The Supreme Administrative Court recently dealt with yet another transfer-pricing case. The dispute involved the entitlement of a toll manufacturer to report losses due to unfavourable developments in the target market.

The controlled entity manufactured cables using raw materials provided by the parent company and, according to the transfer-pricing documentation, operated as its detached manufacturing plant. The transfer price was set as the price per minute of manufacturing service and the transfer price was updated every six months. In 2008, the manufacturer incurred a loss due to a significant drop in the production volume.

The tax administrator levied additional tax onto the entity as a percentage of actually incurred costs, using the tax administration’s own Amadeus-based comparative analysis. The administrator did not acknowledge the drop in output as an argument, claiming that the manufacturer did not control the utilisation of its production capacity. Moreover, the documentation explicitly stated that the “detached manufacturing plants do not bear any other risks but those linked to their production function”.

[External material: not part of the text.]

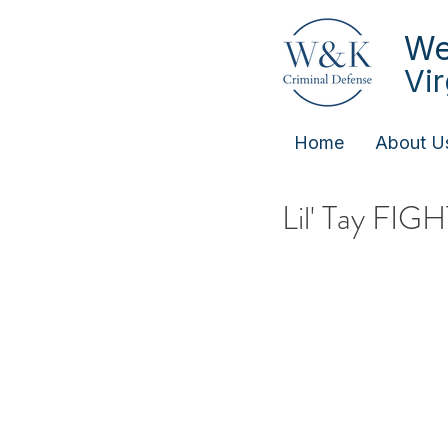
We
Vi
Home
About U
Lil' Tay FIG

The Supreme Administrative Court confirmed the legitimacy of the profit adjustment by the tax administrator (5 Afs 194/2015). According to underlying documentation submitted by the manufacturer during the tax inspection, the cost plus method should have been applied, taking into account all production costs. According to the court, it was appropriate to remunerate the total production activity.

What is positive about the tax administrator’s approach is that it compares the Czech manufacturer’s profitability against the lowest values of profitability for entities selected within a comparative analysis. Negative is that the tax administrators did not deal in much detail with the activities that were in fact carried out by the companies being benchmarked and relied solely on the provided code of classification of economic activities.

The decision is a confirmation of the tax administrator’s consistent long-term approach towards companies whose functions are significantly restricted, particularly when such a fact also emerges from the presented transfer-pricing documentation.

We expect that the decision will back tax administrators and that loss-making companies operating as contract manufacturers or toll manufacturers will continue being easy prey for the tax administrator in the future. Timely and diligent preparation for a transfer pricing inspection as well as consistent argumentation to support any losses is therefore highly recommendable.